━━━━━ RECORDS
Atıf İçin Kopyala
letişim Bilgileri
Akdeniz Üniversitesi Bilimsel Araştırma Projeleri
━━━━━━━━━━
━━━━━ RECORDS
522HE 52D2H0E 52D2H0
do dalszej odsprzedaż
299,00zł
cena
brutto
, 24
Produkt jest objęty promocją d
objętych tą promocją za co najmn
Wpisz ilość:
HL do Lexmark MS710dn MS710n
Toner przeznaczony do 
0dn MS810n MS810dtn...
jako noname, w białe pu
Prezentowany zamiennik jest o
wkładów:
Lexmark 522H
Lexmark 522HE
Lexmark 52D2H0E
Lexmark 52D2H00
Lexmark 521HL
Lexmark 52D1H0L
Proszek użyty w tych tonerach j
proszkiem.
━━━━━━━━━━
━━━━━ RECORDS
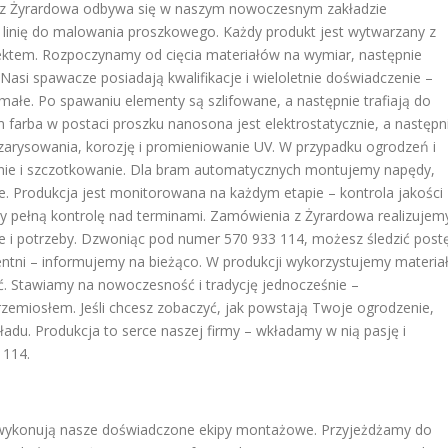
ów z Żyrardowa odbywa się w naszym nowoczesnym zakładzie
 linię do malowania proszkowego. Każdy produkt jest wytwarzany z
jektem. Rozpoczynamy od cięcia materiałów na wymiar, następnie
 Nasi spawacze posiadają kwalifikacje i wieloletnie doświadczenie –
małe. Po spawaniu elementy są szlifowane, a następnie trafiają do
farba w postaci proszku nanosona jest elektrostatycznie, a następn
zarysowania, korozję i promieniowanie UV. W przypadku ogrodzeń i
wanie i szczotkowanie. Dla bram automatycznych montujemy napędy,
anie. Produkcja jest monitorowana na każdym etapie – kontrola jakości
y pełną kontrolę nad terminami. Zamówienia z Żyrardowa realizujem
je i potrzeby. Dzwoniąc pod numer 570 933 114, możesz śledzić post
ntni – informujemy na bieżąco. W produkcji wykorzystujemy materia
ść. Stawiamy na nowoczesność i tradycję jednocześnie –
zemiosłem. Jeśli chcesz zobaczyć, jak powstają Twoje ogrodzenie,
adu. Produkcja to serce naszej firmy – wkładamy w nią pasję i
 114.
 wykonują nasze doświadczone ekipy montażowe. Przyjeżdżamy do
━━━━━━━━━━
INSTRUCTIONS TO FOLLOW: Your task is to list each line of the records with the word "Żyrardowa".

ANSWER BELOW:
ów z Żyrardowa odbywa się w naszym nowoczesnym zakładzie
y pełną kontrolę nad terminami. Zamówienia z Żyrardowa realizujem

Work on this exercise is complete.